Sanctions administratives

À quelques kilomètres de là, entre Verviers et les Cantons de l’Est, la commune de Welkenraedt (10.000 habitants) a déjà fait le choix de la vidéosurveillance, avec un certain succès. «Nous avons actuellement une dizaine de caméras fixes et une caméra mobile sur notre territoire, précise Renaud Kalbusch, échevin de l’Environnement (MR). Nous sommes assez satisfaits du dispositif et nous avons d’ailleurs, nous aussi, répondu à l’appel à projets de la Région wallonne pour pouvoir le renforcer.»

Plus urbaine qu’Olne, Welkenraedt fait face à différents types d’incivilités. «Cela va du simple citoyen qui sort de chez lui déposer un petit sac de déchets dans une poubelle publique, à la canette jetée en pleine rue, en passant par les dépôts clandestins autour des bulles à verre», poursuit l’échevin de l’Environnement. Avant d’installer les premières caméras, la commune a commencé par identifier quelques «points noirs» problématiques sur son territoire. En plus d’un certain effet dissuasif, les caméras permettent désormais aux agents constatateurs d’identifier plus facilement les auteurs d’infractions et de délivrer les sanctions administratives adéquates.

La commune d’Olne entend suivre une stratégie un peu différente. Ici, on estime en effet que la plupart des dépôts clandestins sont le fait de personnes extérieures à la commune. «L’idée, pour nous, est de placer ces caméras aux entrées et sorties de la commune», poursuit Cédric Halin. Des caméras de type ANPR, qui enregistrent les plaques d’immatriculation. «Si on découvre un dépôt clandestin un matin, on pourra visionner les images et voir – par exemple – si une camionnette est entrée et sortie du territoire communal durant la nuit. Cela devrait considérablement faciliter l’enquête.»

Des caméras sans débat

Régie par une loi qui date de 2007, la vidéosurveillance connaît un développement croissant dans nos villes depuis plusieurs années. La loi prévoit trois types de lieux avec, pour chacun, un cadre légal spécifique: lieux publics, lieux privés accessibles au public, lieux privés non accessibles au public. Dans les lieux publics, leur présence doit être clairement indiquée par un panneau de signalisation.

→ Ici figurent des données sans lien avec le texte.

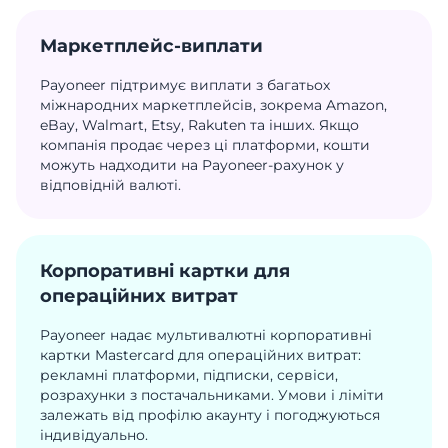
Маркетплейс-виплати
Payoneer підтримує виплати з багатьох
міжнародних маркетплейсів, зокрема Amazon,
eBay, Walmart, Etsy, Rakuten та інших. Якщо
компанія продає через ці платформи, кошти
можуть надходити на Payoneer-рахунок у
відповідній валюті.
Корпоративні картки для
операційних витрат
Payoneer надає мультивалютні корпоративні
картки Mastercard для операційних витрат:
рекламні платформи, підписки, сервіси,
розрахунки з постачальниками. Умови і ліміти
залежать від профілю акаунту і погоджуються
індивідуально.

«La vidéosurveillance se développe de plus en plus dans l’espace public sans ce que cela suscite de débat particulier au sein de la société», indique Rémy Farge, formateur à la Ligue des droits humains (LDH). Les caméras sont utilisées depuis longtemps dans la lutte contre la délinquance urbaine. Leur usage s’est ensuite renforcé dans le cadre de la lutte antiterrorisme. Aujourd’hui, on s’en sert même pour lutter contre la pollution de l’air. La traque aux incivilités n’est qu’une étape de plus, qui témoigne – selon la LDH – d’une évolution constante des technologies, et d’un lobbying efficace de l’industrie qui les développe.

«La vidéosurveillance se développe de plus en plus dans l’espace public sans ce que cela suscite de débat particulier au sein de la société.» Rémy Farge, Ligue des droits humains

«À Bruxelles, par exemple, les fameuses caméras ANPR, qui enregistrent les plaques d’immatriculation, vont être utilisées dans le cadre des zones de basse émission, poursuit Rémy Farge. Elles sont directement reliées à un fichier de plaques d’immatriculation et permettent de déterminer si le véhicule enregistré a le droit – ou non – de circuler à cet endroit.»

Sans préjuger de l’efficacité de cette technologie, la LDH estime que l’industrie est parvenue à persuader les pouvoirs publics du caractère indispensable de la «vidéoprotection» – comme on l’appelle aussi – dans toute une série de contextes, sans qu’aucune autre alternative ne soit envisagée. «Faute de débat dans la société sur le recours systématique à la vidéosurveillance, nous posons, nous, la question du principe de subsidiarité. N’y a-t-il pas d’autres moyens tout aussi efficaces que l’on pourrait utiliser dans le même cadre, avant de choisir le recours à la vidéosurveillance?»

L’appel à projets de la Région wallonne s’est clôturé le 30 octobre. Les communes sélectionnées recevront un subside pouvant aller jusqu’à 25.000 euros.